## [SUPPLIED MATERIAL]
════════════════════

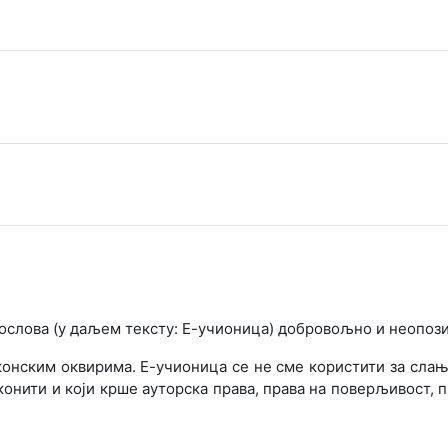
лова (у даљем тексту: Е-учионица) добровољно и неопози
конским оквирима. Е-учионица се не сме користити за сла
онити и који крше ауторска права, права на поверљивост,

════════════════════

## [WHAT THE TASK REQUIRES]
Show the lines above with "учионица".

## [ANSWER FOR THE TASK]
лова (у даљем тексту: Е-учионица) добровољно и неопози
конским оквирима. Е-учионица се не сме користити за сла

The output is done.